Flashcards in Cases to Know Deck (6)
Tilden Rent a Car v. Clendenning
Clendenning was handed a complicated rental contract for purchasing collision insurance for an additional modest fee, and in a hurry he signed the document without reading it. The rental agent neither asked him to read the contract nor mentioned that it included an unusual term that excluded insurance coverage if the driver had consumed any amount of alcohol. Clendenning got in an accident and claimed that he was covered, but there was small print on the back of the contract that said no alcohol.
The court of appeal held that Clendenning's signature did not represent a true acceptance of the terms because the relevant term was onerous and unusual. Tilden was required to provide Clendenning with reasonable notice of it as well as a reasonable opportunity to understand and appreciate what he was signing.
Lewis v. Averay
Lewis was hoping to sell his car. Richard Green, a famous actor, approached him with an offer to buy. The buyer, however was a fraudster simply pretending to be Green. He showed his pass to convince Lewis that he was indeed the famous actor. Lewis sold him the car, and because he was a famous actor, was willing to accept a non-certified cheque as payment for the car. The fraudster took the car and quickly resold it to Averay before disappearing. The cheque bounced when Lewis attempted to deposit it, so he brought an action against Averay claiming that the car still belonged to him because he had not been paid.

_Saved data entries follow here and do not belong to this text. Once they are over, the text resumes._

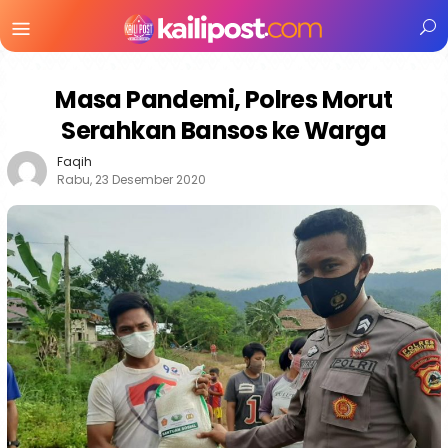
Menu
Mobile
Masa Pandemi, Polres Morut
Serahkan Bansos ke Warga
Faqih
Rabu, 23 Desember 2020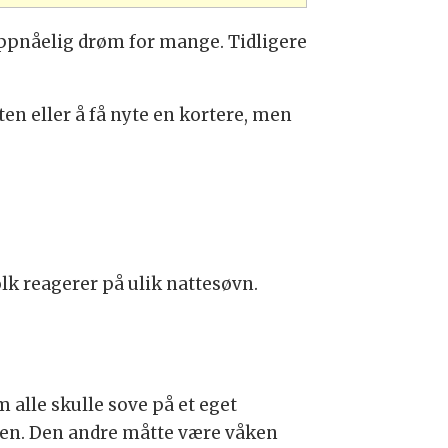
uoppnåelig drøm for mange. Tidligere
en eller å få nyte en kortere, men
lk reagerer på ulik nattesøvn.
 alle skulle sove på et eget
tten. Den andre måtte være våken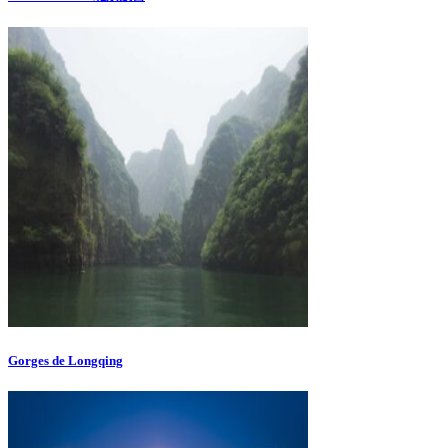
Gorges de Longqing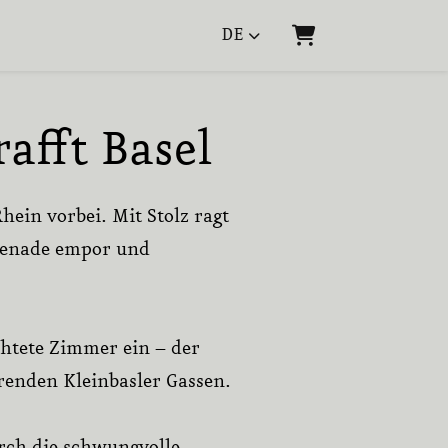
DE
WARENKORB
afft Basel
hein vorbei. Mit Stolz ragt
omenade empor und
chtete Zimmer ein – der
erenden Kleinbasler Gassen.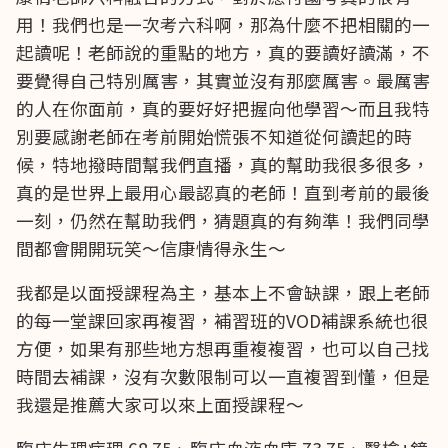
用！我們也是一次考六科啊，那為什麼不把相關的一
起讀呢！老師說的重點的地方，真的要讀好讀滿，不
要覺得自己特別厲害，其實並沒有那麼厲害。最厲害
的人在你面前，真的要好好把握向他學習～而且我特
別要感謝老師在考前開始慌張不知道從何讀起的時
候，特地撥時間幫我們直播，真的幫助我很多很多，
真的是世界上最用心最認真的老師！直到考前的最後
一刻，仍然在幫助我們，猜題真的有夠準！我們同學
間都會開開玩笑～信康情得永生～
我都是以面授課程為主，基本上不會缺課，跟上老師
的每一堂課回家再複習，補習班的VOD補課系統也很
方便，如果有那些地方想再重複複習，也可以自己找
時間去補課，沒有次數限制可以一直複習到懂，但是
我還是推薦大家可以來上面授課程～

The court found that Lewis would not have released the car to the buyer had he not been under the mistaken impression that the buyer was a well-known actor. Therefore, the effect of this mistaken identity was to render the contract voidable. However, until Lewis communicated his repudiation, the contract remained valid. The fraudster sold the car to Averay before the contract was repudiated and while he still had a valid contractual right to the vehicle. The court therefore found that Averay was entitled to keep the car as an innocent purchaser under English legislation.

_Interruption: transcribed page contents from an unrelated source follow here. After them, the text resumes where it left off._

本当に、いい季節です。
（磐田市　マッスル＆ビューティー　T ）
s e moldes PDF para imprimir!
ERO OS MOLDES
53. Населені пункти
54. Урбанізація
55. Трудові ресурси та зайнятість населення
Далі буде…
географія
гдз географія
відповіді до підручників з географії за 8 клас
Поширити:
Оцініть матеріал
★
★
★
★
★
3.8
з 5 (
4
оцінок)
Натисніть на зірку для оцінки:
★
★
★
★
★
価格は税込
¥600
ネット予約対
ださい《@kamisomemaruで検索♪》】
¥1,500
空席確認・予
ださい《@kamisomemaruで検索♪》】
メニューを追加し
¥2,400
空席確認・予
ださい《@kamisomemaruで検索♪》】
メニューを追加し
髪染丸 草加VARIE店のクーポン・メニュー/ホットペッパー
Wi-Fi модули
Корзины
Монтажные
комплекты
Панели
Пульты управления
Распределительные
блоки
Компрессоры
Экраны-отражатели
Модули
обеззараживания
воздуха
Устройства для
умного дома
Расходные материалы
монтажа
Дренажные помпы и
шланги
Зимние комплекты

Hong Kong Fir Shipping Co v. Kawasaki Kisen Kaisha
Plaintiff owned a ship that they chartered to the defendant for 24 months. The defendant wanted the ship so that they could conduct a business of transporting goods to others. A term of the contract required the plaintiff to provide a "seaworthy vessel", and also said that the ship was out of service for repairs during the life of the agreement. The ship was being repaired for four months near the beginning of the contract. The defendant attempted to discharge the agreement on the basis of the plaintiff's breach of condition. The plaintiff, however, denied that they had breached a condition. Indeed, they claimed that the defendant had breached a condition of the contract when they tried to discharge the agreement.

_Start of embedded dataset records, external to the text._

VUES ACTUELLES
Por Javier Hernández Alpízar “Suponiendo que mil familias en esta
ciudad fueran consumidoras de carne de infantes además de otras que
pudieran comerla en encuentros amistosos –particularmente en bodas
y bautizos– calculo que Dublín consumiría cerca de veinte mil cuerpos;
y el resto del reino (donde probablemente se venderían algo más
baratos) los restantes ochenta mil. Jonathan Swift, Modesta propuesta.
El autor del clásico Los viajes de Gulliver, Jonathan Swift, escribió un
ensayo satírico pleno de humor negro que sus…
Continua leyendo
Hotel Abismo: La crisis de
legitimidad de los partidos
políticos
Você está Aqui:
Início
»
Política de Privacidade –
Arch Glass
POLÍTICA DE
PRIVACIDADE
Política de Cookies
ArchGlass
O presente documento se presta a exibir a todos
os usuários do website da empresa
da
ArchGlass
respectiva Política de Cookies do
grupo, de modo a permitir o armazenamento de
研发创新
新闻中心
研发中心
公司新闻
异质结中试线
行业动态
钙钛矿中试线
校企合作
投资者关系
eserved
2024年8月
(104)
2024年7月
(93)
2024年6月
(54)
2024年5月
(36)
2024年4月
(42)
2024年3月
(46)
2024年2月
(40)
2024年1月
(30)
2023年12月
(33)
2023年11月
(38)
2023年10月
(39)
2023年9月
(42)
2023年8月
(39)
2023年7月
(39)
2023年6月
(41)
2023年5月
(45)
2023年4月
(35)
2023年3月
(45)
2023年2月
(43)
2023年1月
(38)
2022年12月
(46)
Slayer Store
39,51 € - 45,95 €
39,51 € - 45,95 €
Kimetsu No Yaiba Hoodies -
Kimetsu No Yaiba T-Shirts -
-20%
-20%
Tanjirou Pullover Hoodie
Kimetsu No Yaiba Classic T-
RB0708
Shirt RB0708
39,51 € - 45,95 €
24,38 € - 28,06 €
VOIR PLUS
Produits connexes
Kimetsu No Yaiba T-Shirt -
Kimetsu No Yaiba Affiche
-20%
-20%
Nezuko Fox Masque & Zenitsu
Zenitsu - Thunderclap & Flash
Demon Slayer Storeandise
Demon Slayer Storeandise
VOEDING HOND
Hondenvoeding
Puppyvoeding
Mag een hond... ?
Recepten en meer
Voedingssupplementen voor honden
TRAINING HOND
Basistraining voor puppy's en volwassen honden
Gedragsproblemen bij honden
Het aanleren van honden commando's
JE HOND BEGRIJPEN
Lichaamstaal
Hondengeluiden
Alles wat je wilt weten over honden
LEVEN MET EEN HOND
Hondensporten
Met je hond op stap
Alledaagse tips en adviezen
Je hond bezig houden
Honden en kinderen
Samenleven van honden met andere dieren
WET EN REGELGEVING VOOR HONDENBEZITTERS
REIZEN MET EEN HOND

The court of appeal held for the plaintiff. The disputed term was classified as an intermediate term, which would support a right of discharge only if its breach substantially deprived the defendant of the expected benefit of the agreement. The defendant still could have enjoyed 24 months of carrying services. As a result, the defendant became liable for a breach of contract when they wrongfully claimed to discharge the agreement
Groves v. John Wunder Co
Plaintiff rented a piece of land to the defendant for $105,000. The defendant was entitled to operate a sand and gravel mine on that property, but they were also required to level the ground at the end of the lease. They left huge craters on the property for economic reasons. It would cost $60,000, but even if the the land had been level, it would have been worth only $12,000. The plaintiff claimed that the expectation damages should be measured by the cost of cure. It argued that they expected to receive a level piece of land at the end of the lease and that they were therefore entitled to receive the amount of money that would be required to put the land into that condition. In response, the defendant claimed that expectation damages should be measured by the loss of value. They argued that what the plaintiff really expected to receive under the contract was land worth $12,000
The court agreed with the plaintiff and awarded $60,000 in expectation damages.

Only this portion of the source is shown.